WHAT IS BEING ASKED: The required output is the stretch from the line containing "Image resolution: width=1568, height=1221." through the line containing "Masuk (658, 12)" in the records below, unaltered and with no pictures.

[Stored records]
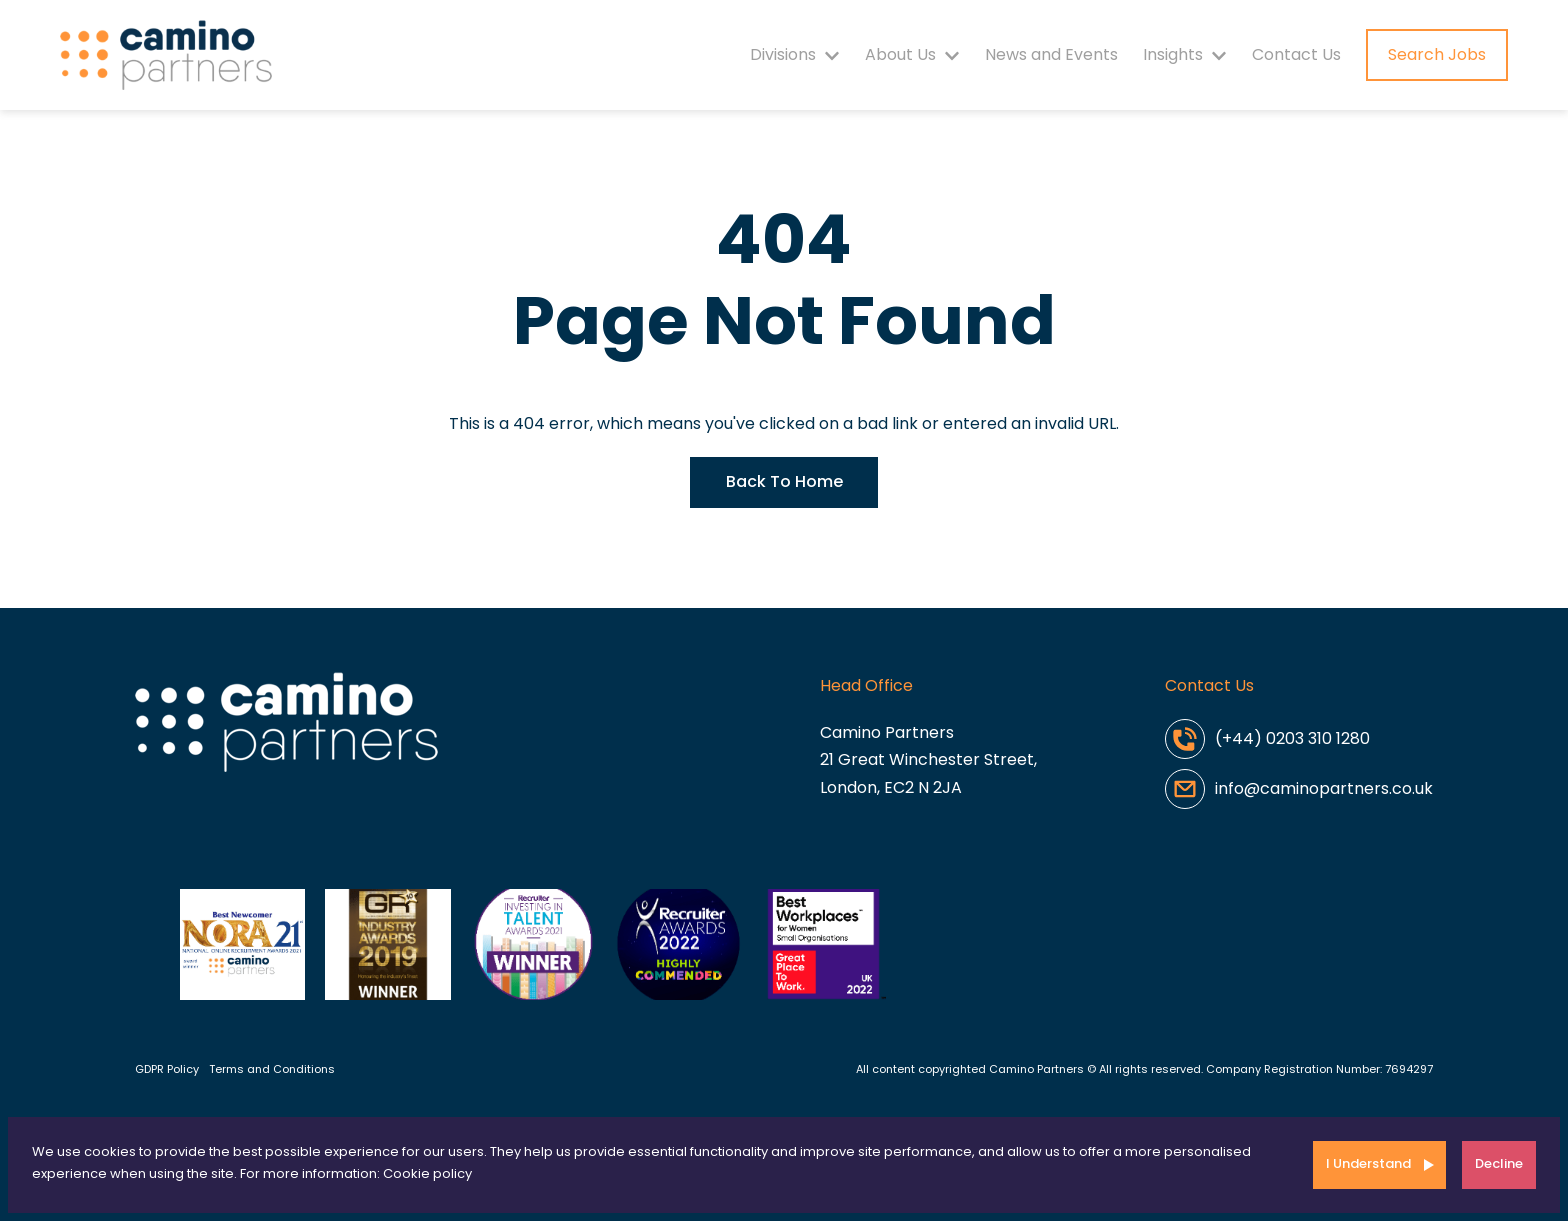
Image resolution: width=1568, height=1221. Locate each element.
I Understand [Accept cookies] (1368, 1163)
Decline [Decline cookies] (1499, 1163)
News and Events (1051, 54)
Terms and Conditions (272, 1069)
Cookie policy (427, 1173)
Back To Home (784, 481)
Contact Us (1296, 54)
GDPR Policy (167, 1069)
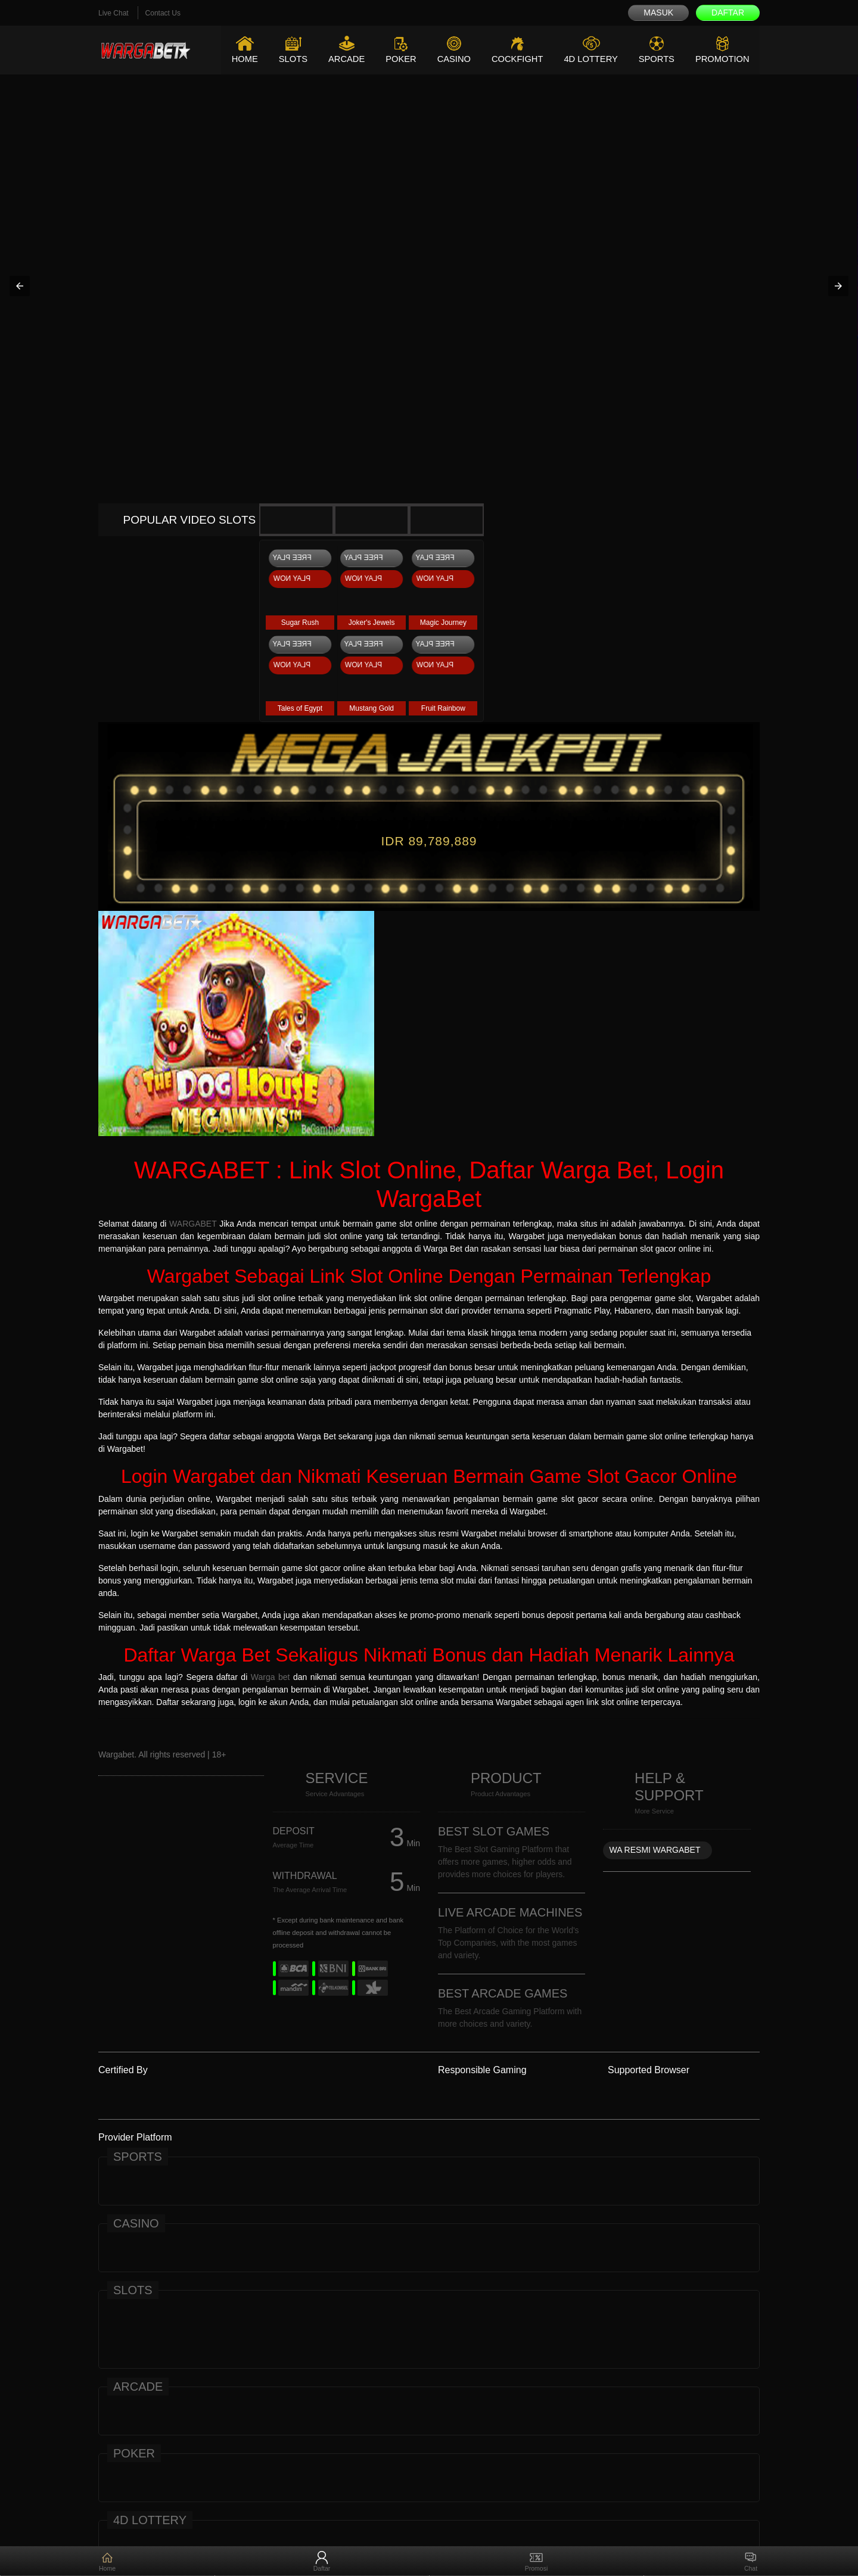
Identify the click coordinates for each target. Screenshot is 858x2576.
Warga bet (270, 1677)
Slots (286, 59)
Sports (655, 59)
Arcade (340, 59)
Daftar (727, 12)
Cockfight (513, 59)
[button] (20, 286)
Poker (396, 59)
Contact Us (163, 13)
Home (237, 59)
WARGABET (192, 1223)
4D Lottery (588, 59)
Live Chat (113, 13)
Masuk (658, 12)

==

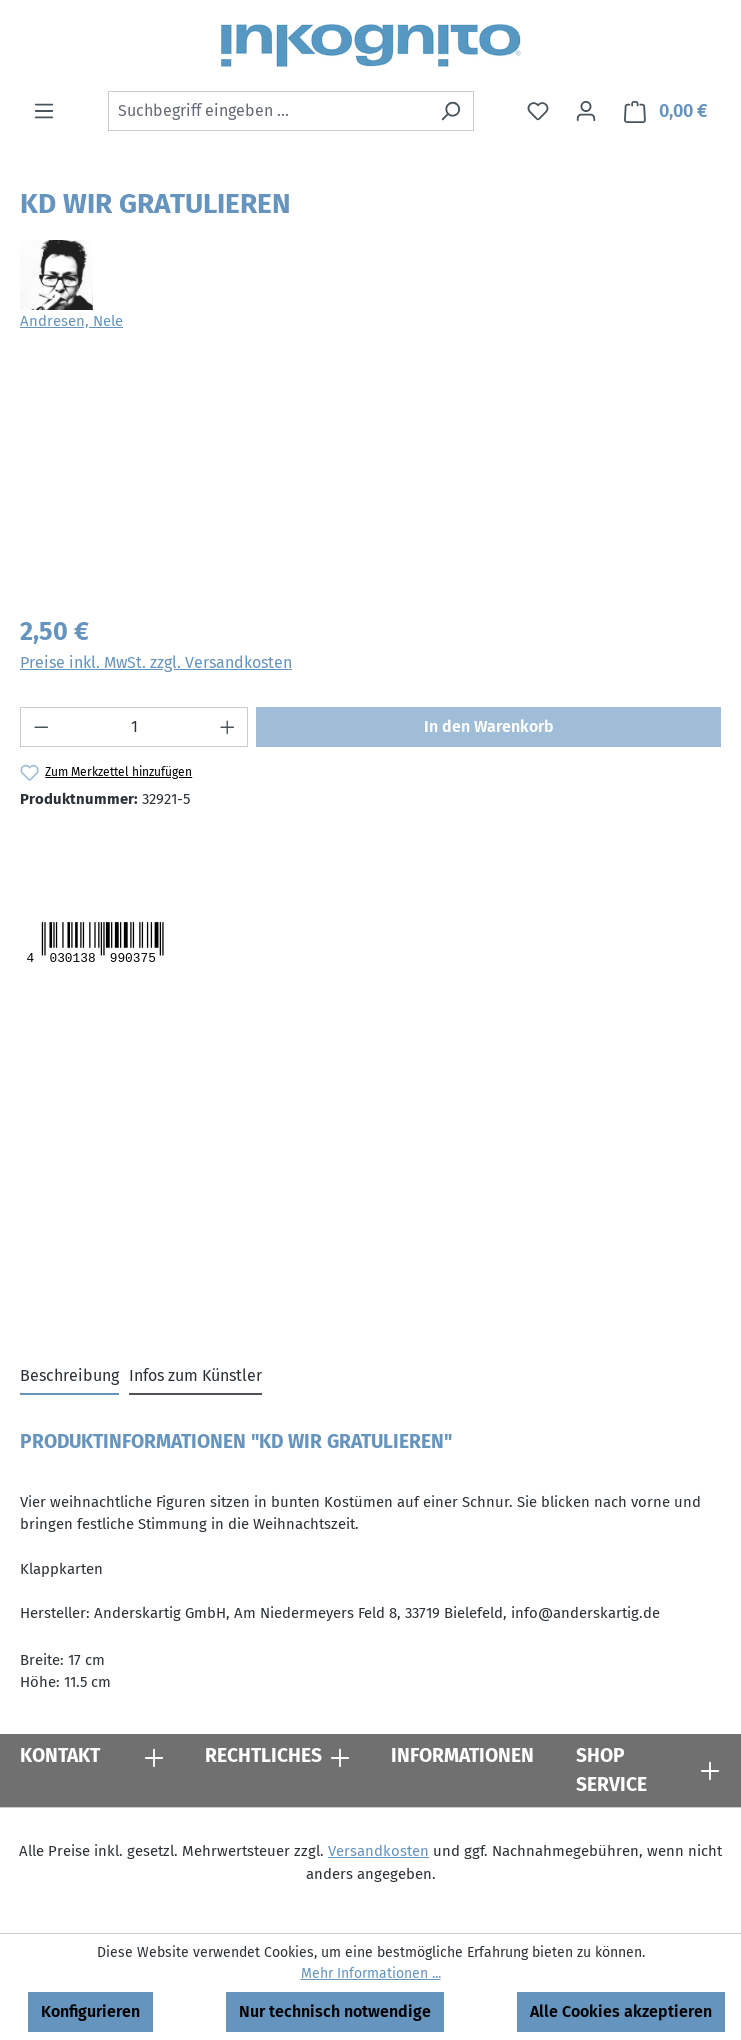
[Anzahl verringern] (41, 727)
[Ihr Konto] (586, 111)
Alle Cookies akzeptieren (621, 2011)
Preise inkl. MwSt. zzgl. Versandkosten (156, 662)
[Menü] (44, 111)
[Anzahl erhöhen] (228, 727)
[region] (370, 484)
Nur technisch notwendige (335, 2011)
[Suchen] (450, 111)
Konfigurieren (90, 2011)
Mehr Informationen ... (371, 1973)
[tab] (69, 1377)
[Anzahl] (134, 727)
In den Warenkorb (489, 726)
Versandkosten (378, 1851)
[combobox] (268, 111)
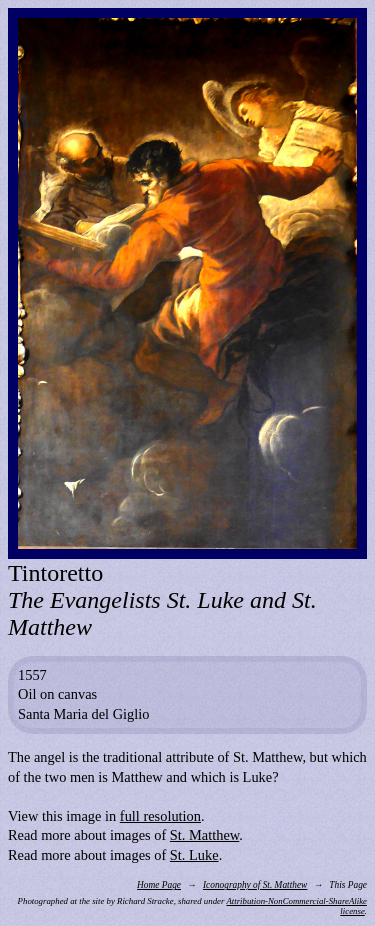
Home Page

RESULT BELOW:
Image resolution: width=1568, height=1221. Locate each element.
I Understand [Accept cookies] (1368, 1163)
Decline [Decline cookies] (1499, 1163)
News and Events (1051, 54)
Terms and Conditions (272, 1069)
Cookie policy (427, 1173)
Back To Home (784, 481)
Contact Us (1296, 54)
GDPR Policy (167, 1069)
Identify the click coordinates for each target. Screenshot is 858x2576.
Warga bet (270, 1677)
Slots (286, 59)
Sports (655, 59)
Arcade (340, 59)
Daftar (727, 12)
Cockfight (513, 59)
[button] (20, 286)
Poker (396, 59)
Contact Us (163, 13)
Home (237, 59)
WARGABET (192, 1223)
4D Lottery (588, 59)
Live Chat (113, 13)
Masuk (658, 12)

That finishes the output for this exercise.